Task goal -
Go through the listing below and output exactly the line with "Wettermast Hamburg (50, 572)", the line with "NimmBus kostenlos testen (61, 414)", and each line between; omit the rest.

Material provided -
★ ★ ★

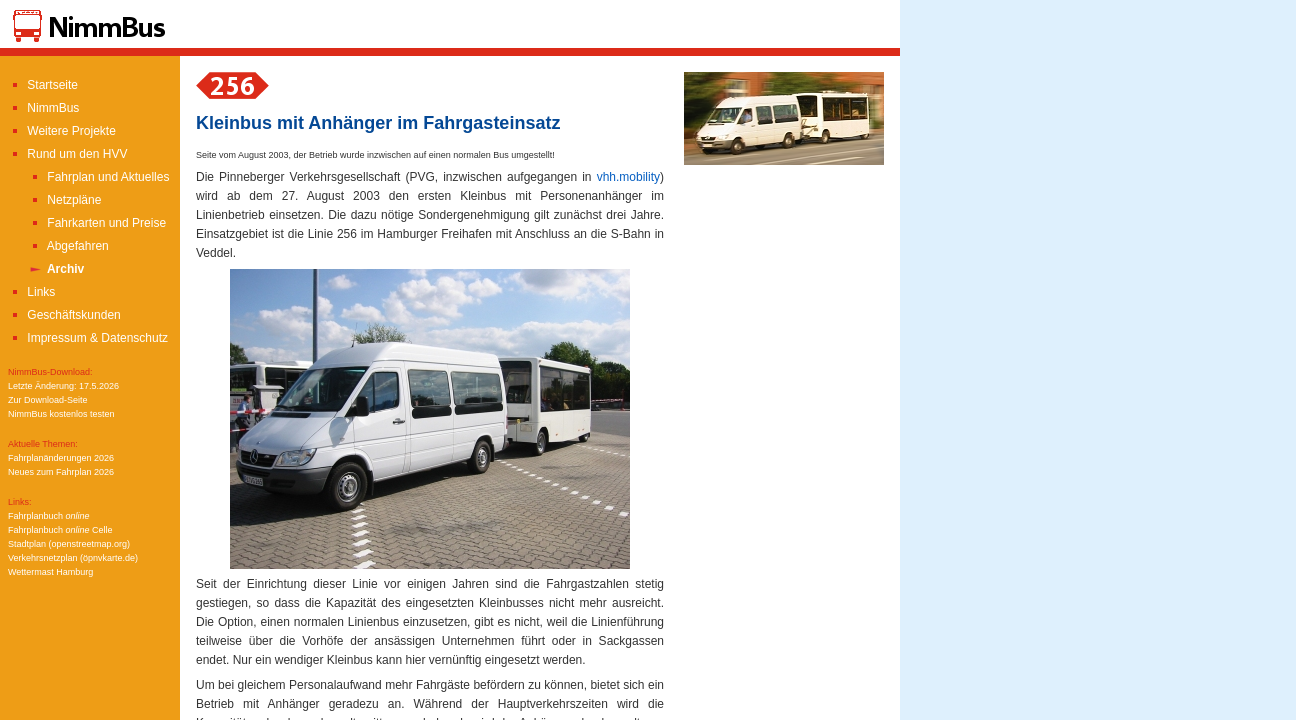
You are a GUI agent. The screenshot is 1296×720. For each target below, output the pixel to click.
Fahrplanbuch (49, 516)
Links (31, 292)
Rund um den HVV (67, 154)
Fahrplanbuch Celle (60, 530)
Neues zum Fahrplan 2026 (61, 472)
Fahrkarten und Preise (97, 223)
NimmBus (43, 108)
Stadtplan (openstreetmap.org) (69, 544)
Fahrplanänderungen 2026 (61, 458)
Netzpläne (64, 200)
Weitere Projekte (62, 131)
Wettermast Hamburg (50, 572)
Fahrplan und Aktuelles (98, 177)
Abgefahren (68, 246)
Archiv (56, 269)
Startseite (43, 85)
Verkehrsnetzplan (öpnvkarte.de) (73, 558)
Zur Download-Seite (48, 400)
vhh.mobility (628, 177)
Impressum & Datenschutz (88, 338)
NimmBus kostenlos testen (61, 414)
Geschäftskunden (64, 315)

★ ★ ★

Answer section -
Wettermast Hamburg (50, 572)
Fahrplan und Aktuelles (98, 177)
Abgefahren (68, 246)
Archiv (56, 269)
Startseite (43, 85)
Verkehrsnetzplan (öpnvkarte.de) (73, 558)
Zur Download-Seite (48, 400)
vhh.mobility (628, 177)
Impressum & Datenschutz (88, 338)
NimmBus kostenlos testen (61, 414)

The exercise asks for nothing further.